BTW "heavy" and "light" is not my terminology. It is an accepted terminology in the GO programming field.
3. When a leaf node is reached, I decide if it should be split. A node is split if there are fewer than 4M nodes in the tree, the node has been visited at least 20 times, the remaining depth is > 1, and the "cost" for this node is at least 90% of the largest cost for a leaf node seen during the last 1000 random walks. "cost" is defined as sqrt(mean^2 + variance).
This is the formula part that you do differently. You do not compare to other siblings.
-> Your first criterion 4M nodes is to not run out of memory. There are two solution for this when used for tree search (a) Store less visited part of the tree on disk
(b) Prune parts of the tree. The latter is not applicable for perft because we need exact estimates.
-> Your second criterion UCT has it too. Mine is I think at 1000 right now. Lowering that should expand the tree more.
-> Your third criterion is Michel's formula a heuristic to have an idea of the cost of the node sqrt(mean^2 + variance)
4. If a leaf node is split, child nodes are created for all legal moves.
Same as UCT and a major component because you decide here to visit the bigger nodes. The tree
will be guided to the bigger nodes.
5. If a leaf node is not split, I continue with a uniform probability random walk until the "perft" depth is reached. No hashing or tree node lookup is performed in this step. Just move generation and make/unmake moves.

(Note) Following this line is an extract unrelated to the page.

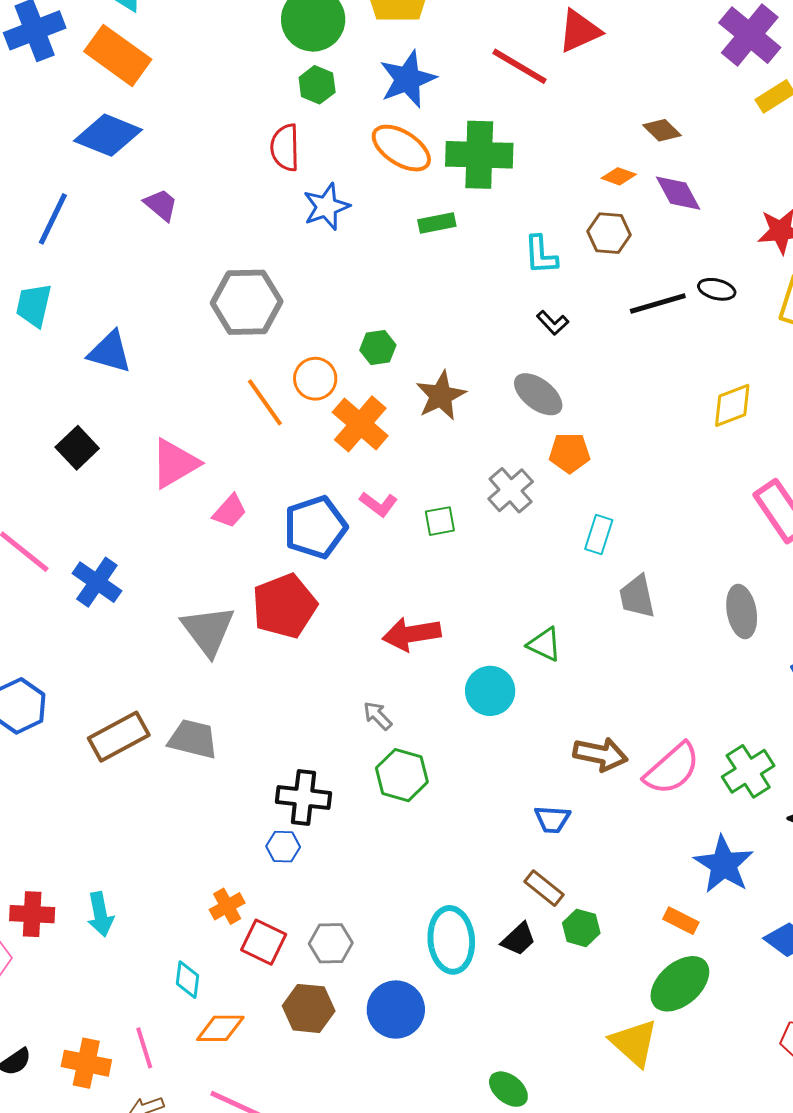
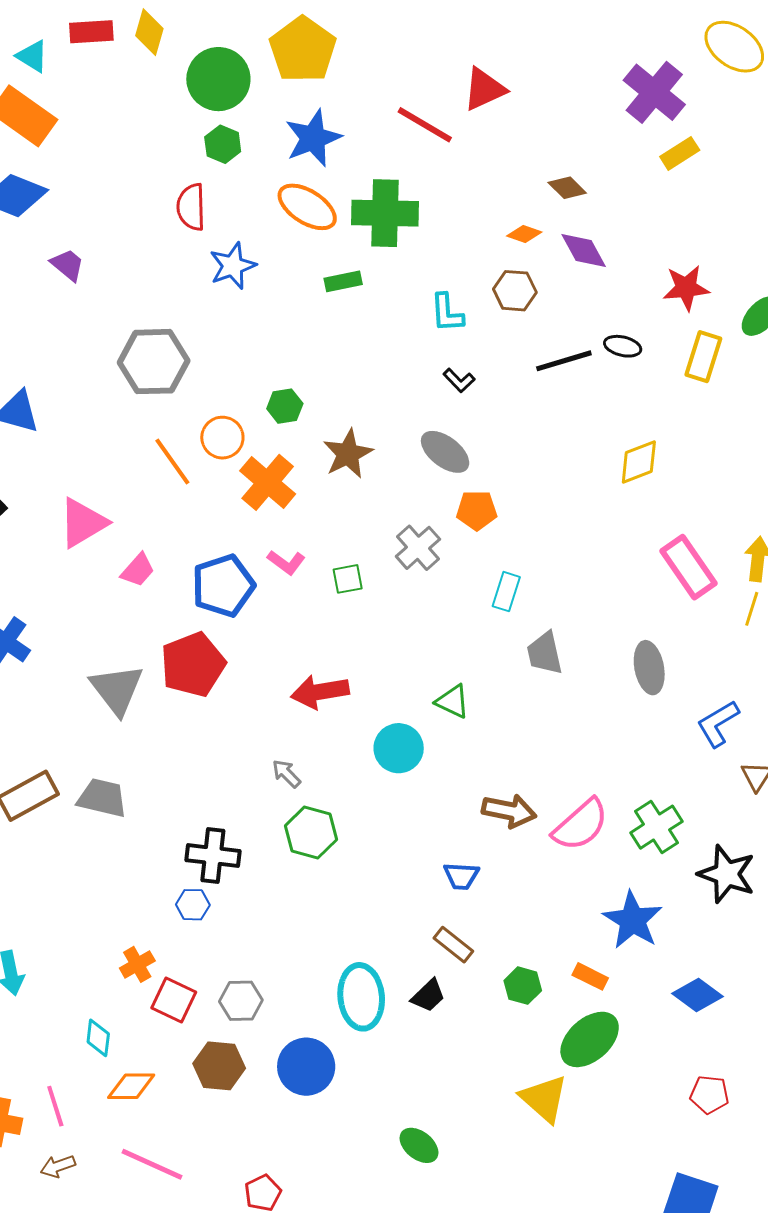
green hexagon: (581, 928) -> (523, 986), moved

Same. A light MC search. If you start using your previous static heuristic for captures or the HT method, it will become a heavy MC.
6. As the recursion unwinds, the mean and variance estimates are updated for all visited in-memory tree nodes.
Same. I do exactly that and is easy for perft. But this back propagation step is more difficult
for tree search. Remi coulom had a complex Backup operator before UCT was invented.
7. A single perft estimate computed from the just completed random walk is logged. If 1000 such values have been accumulated, print the average to standard output.

8. Go back to step 2.
I optimized my implementation a bit, and now it takes around 57 minutes on a 2.4 GHz Core2 CPU (using only one core) to generate 100e6 tree walks for perft(12). The code currently spends over 60% of the CPU time in a function that removes illegal moves from a pseudo-legal move list. I think this function can be optimized quite a lot though. Currently it just plays all moves and tests which moves leave the king in check.

The source code is here: http://web.comhem.se/petero2home/PerfTE ... 4.java.txt. If you actually want to run it, you also need BitBoard.java from CuckooChess.
I think comparison by number of simulations should be fine. I was under the impression that it was the HT version you tested, in which case time tests would be more appropriate.